Quantum computing as an industrial ecosystem
The founding of the Quantum Technology and Application
Consortium (QUTAC) in 2021 provided further momentum. Members include Bosch,
BMW, Volkswagen, BASF, Covestro and SAP. The consortium aims to accelerate the
transfer of quantum research into industrially relevant applications across
sectors such as automotive, chemistry, pharmaceuticals and insurance.
In parallel, initiatives such as Munich Quantum Valley are
strengthening Germany’s quantum ecosystem through close collaboration between
industry, academia and public institutions, supported by extensive public
funding.
Where quantum computing could matter for OEMs
BMW’s quantum strategy illustrates how OEMs are approaching
the technology pragmatically. The company is focusing on optimisation problems
across production and logistics, including vehicle sequencing, resource
planning and robot trajectory optimisation. In vehicle development,
applications include the design of electrical and thermal systems as well as
complex vehicle architectures.
Quantum-inspired algorithms, which can already run on
classical hardware, play a key role at this stage, allowing BMW to build
expertise without committing to specific hardware platforms.
Hybrid quantum–AI approaches gain attention
Beyond individual OEM initiatives, hybrid approaches
combining quantum computing and artificial intelligence are gaining traction.
One example is the QAIAC project led by Forschungszentrum Jülich in
collaboration with partners such as Mercedes-Benz, ZF and the German Research
Center for Artificial Intelligence (DFKI).

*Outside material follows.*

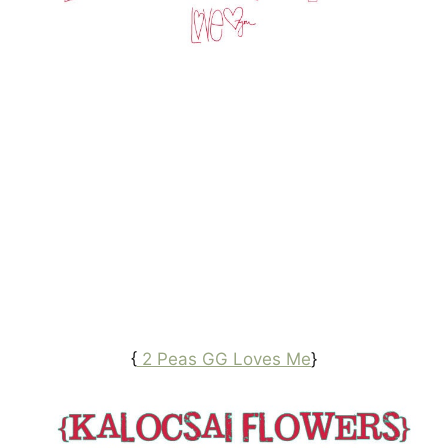
{
2 Peas GG Loves Me
}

The project explores how quantum computing could enhance AI
applications in areas such as transport route planning, production scheduling
and finite element analysis. Hybrid methods aim to combine quantum-supported
algorithms with classical AI to address highly complex, data-intensive tasks
more efficiently.
Researchers emphasise that these applications are still at
an early stage. However, they underline the long-term potential of quantum
computing as a strategic technology that could reshape automotive development,
production and mobility systems over the coming decades.